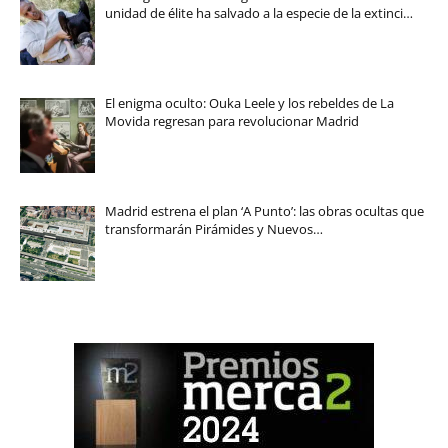
unidad de élite ha salvado a la especie de la extinci…
El enigma oculto: Ouka Leele y los rebeldes de La
Movida regresan para revolucionar Madrid
Madrid estrena el plan ‘A Punto’: las obras ocultas que
transformarán Pirámides y Nuevos…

_ _ _ _ _

## Problem details:
Return only the number of lines above that include the word "Madrid".

## Solution to this task:
2